_Exercise description_
Transcribe nothing except the lines below that run from the one with "candidates will be" to the one with "Drip Irrigation", ends included, and do not copy any picture.

_Excerpted data_

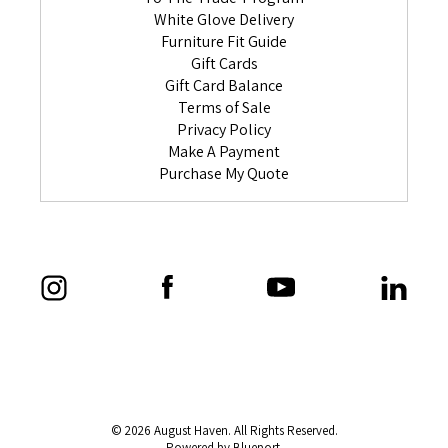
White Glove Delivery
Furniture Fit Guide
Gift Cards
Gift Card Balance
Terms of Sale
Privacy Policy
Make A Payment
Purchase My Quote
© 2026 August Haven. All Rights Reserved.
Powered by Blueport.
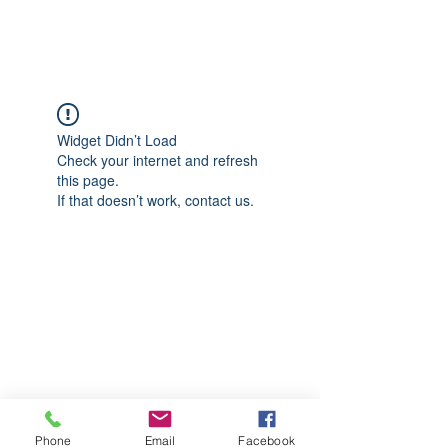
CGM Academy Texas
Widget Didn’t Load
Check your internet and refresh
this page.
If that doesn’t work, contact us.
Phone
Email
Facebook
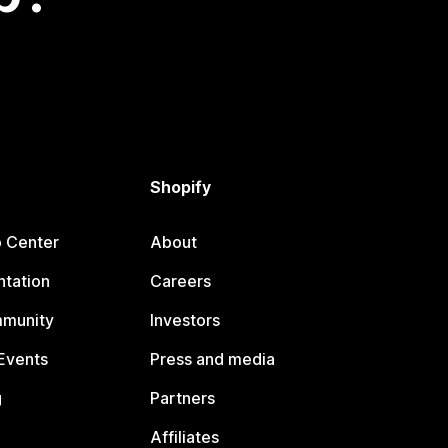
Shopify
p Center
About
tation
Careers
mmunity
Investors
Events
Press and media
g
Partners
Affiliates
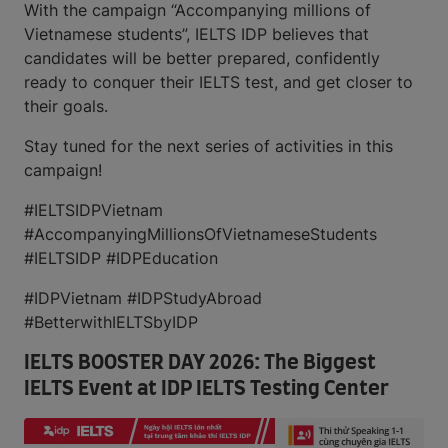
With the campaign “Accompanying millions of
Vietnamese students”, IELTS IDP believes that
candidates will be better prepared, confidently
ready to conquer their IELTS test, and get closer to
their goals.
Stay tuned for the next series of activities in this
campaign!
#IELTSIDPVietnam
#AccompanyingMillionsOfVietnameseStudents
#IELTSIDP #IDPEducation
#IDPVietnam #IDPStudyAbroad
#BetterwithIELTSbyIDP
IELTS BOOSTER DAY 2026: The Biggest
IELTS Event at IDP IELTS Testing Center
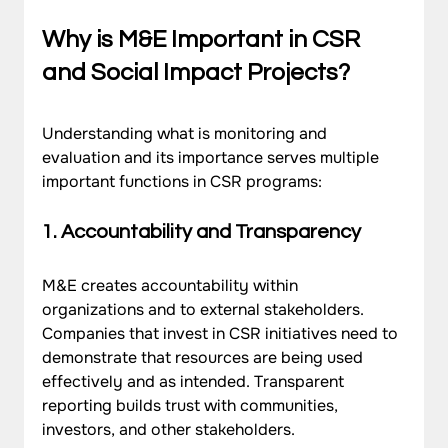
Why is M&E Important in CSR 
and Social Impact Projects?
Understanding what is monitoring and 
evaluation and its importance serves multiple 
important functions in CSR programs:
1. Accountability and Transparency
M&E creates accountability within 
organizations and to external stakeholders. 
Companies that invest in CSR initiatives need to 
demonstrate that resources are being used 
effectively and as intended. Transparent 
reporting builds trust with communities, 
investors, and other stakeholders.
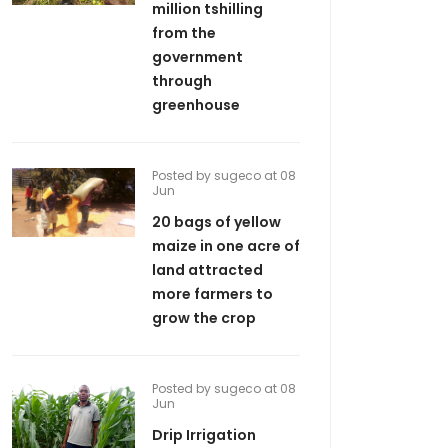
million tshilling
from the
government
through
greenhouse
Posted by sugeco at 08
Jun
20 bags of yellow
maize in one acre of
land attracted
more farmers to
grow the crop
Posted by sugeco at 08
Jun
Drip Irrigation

...

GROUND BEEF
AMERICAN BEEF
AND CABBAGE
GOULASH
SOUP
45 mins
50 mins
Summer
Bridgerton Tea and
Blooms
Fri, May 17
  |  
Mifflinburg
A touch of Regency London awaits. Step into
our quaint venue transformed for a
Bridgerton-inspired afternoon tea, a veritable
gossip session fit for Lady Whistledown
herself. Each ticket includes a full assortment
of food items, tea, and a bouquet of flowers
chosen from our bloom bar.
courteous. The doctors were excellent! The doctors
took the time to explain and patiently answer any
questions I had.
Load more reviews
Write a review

_Expected answer_
candidates will be better prepared, confidently
ready to conquer their IELTS test, and get closer to
their goals.
Stay tuned for the next series of activities in this
campaign!
#IELTSIDPVietnam
#AccompanyingMillionsOfVietnameseStudents
#IELTSIDP #IDPEducation
#IDPVietnam #IDPStudyAbroad
#BetterwithIELTSbyIDP
IELTS BOOSTER DAY 2026: The Biggest
IELTS Event at IDP IELTS Testing Center
Why is M&E Important in CSR 
and Social Impact Projects?
Understanding what is monitoring and 
evaluation and its importance serves multiple 
important functions in CSR programs:
1. Accountability and Transparency
M&E creates accountability within 
organizations and to external stakeholders. 
Companies that invest in CSR initiatives need to 
demonstrate that resources are being used 
effectively and as intended. Transparent 
reporting builds trust with communities, 
investors, and other stakeholders.
million tshilling
from the
government
through
greenhouse
Posted by sugeco at 08
Jun
20 bags of yellow
maize in one acre of
land attracted
more farmers to
grow the crop
Posted by sugeco at 08
Jun
Drip Irrigation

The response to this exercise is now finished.